The "class A addresses" are designed for large organizations to manage a large number of attached hosts or routers.

The "class B addresses" are designed for midsize organizations to manage tens of thousands of attached hosts or routers.

The "class C addresses" are designed for small organizations to manage a small number of attached hosts or routers.

2) Classless Addressing

Classful addressing leads to address depletion. That's the big issue for this schema and that's why it's not used nowadays.

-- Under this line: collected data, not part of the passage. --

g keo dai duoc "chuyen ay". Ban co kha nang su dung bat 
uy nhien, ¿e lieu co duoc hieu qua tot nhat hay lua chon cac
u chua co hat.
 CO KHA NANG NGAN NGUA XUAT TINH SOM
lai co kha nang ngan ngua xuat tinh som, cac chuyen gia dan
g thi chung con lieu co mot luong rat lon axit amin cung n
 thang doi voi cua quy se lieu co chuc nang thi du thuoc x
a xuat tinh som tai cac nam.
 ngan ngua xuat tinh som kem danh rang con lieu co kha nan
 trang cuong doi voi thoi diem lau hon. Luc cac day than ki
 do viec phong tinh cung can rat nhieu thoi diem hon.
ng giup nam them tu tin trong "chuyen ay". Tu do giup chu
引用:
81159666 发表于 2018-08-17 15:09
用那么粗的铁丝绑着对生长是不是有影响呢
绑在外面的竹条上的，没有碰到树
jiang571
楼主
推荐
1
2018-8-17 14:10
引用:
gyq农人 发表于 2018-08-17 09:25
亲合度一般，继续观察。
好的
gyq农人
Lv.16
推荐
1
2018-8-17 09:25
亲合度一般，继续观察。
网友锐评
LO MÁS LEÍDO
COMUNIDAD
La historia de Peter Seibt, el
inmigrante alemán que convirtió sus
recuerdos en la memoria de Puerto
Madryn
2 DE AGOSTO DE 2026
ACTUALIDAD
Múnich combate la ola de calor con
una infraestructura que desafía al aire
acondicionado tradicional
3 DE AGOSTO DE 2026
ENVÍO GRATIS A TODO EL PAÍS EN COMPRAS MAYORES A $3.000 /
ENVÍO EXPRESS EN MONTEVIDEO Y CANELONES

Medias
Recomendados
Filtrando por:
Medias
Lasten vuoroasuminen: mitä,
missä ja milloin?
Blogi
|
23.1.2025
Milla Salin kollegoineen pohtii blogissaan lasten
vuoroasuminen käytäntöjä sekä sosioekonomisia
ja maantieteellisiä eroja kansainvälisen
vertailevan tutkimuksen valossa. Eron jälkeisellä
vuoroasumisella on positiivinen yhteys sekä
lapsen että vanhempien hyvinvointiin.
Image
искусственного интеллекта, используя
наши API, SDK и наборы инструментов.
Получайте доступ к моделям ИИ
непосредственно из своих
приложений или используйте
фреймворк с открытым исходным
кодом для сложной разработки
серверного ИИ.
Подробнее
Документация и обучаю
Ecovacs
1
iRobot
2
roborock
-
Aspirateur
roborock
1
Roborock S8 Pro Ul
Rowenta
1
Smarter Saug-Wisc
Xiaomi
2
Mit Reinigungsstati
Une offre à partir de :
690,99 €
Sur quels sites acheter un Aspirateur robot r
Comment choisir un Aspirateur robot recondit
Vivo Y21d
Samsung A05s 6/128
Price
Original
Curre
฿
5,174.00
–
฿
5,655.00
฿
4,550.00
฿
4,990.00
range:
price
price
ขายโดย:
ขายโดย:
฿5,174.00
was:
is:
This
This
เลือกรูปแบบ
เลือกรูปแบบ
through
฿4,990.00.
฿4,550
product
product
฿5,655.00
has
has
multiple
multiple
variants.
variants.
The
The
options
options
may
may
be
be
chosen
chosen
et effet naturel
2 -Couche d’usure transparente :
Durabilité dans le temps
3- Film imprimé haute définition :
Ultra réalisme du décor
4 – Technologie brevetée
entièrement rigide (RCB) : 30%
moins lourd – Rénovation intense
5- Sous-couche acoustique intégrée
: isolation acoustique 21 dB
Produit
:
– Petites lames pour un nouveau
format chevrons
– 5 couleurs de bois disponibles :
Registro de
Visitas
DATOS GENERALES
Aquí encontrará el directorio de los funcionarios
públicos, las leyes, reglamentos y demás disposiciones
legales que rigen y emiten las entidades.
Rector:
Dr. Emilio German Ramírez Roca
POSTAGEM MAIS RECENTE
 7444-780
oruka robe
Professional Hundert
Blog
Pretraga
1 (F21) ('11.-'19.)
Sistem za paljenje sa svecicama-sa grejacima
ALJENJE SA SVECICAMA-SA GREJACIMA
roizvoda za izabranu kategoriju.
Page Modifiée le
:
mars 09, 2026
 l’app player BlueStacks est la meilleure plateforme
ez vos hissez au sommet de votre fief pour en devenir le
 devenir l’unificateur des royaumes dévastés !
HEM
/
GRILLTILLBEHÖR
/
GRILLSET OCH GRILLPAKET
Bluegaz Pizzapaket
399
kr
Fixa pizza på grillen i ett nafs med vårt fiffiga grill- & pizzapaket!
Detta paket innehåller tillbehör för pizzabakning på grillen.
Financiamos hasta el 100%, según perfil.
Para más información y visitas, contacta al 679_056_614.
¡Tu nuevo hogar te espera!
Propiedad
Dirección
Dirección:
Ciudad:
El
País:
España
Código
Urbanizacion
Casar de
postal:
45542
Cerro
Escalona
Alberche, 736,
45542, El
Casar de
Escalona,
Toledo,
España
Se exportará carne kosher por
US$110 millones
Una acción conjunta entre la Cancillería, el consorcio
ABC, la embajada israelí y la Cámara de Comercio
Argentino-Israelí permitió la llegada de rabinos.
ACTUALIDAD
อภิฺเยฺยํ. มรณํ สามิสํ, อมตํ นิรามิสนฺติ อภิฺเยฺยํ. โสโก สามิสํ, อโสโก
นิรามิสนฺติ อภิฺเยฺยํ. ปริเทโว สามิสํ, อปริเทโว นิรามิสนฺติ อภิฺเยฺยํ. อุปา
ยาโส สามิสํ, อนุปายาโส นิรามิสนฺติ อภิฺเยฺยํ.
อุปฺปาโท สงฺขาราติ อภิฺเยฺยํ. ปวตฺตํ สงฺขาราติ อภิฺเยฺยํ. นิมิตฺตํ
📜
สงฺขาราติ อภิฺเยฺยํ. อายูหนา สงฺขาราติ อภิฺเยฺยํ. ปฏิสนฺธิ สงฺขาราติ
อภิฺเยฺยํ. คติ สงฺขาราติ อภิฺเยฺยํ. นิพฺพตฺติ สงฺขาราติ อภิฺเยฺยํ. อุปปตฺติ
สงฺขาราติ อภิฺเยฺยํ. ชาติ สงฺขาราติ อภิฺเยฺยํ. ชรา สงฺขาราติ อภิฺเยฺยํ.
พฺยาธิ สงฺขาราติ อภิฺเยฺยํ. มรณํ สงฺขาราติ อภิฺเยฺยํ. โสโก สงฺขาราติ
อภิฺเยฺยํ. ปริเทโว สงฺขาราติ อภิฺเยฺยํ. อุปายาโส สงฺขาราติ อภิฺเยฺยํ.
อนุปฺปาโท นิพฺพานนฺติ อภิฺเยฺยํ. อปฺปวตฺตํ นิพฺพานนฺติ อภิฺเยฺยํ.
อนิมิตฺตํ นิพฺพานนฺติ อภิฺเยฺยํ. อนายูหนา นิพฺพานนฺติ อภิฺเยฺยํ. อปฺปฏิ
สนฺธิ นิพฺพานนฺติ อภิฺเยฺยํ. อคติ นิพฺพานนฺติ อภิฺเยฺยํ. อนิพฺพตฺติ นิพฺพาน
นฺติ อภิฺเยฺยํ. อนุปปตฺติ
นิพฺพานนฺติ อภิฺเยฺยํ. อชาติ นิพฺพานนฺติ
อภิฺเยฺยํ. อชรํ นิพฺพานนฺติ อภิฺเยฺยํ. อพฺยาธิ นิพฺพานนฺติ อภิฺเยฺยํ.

To overcome the problem of address depletion and to give more organizations access to the Internet, the classless addressing was designed and implemented. In this scheme of classless addressing, there are no classes, but the addresses are still granted in blocks.

Address Blocks

In classless addressing, when an entity(organization or a single household (small organization) or whatever which uses the internet) needs to be connected to the Internet, it is granted a block (range) of addresses. The size of the block (the number of addresses) varies based on the nature, size, and need of the entity.

For example, a household (small organization) may be given only two addresses; a large organization may be given thousands of addresses. On the other hand. An ISP, as the Internet service provider, may be given hundreds of thousands based on the number of customers it may serve.

Three restrictions on classless address blocks:

  1. The addresses in a block must be contiguous that means one after another.
  2. The number of classless addresses in a block must be a power of 2.
  3. The first address must be evenly divisible by the number of addresses.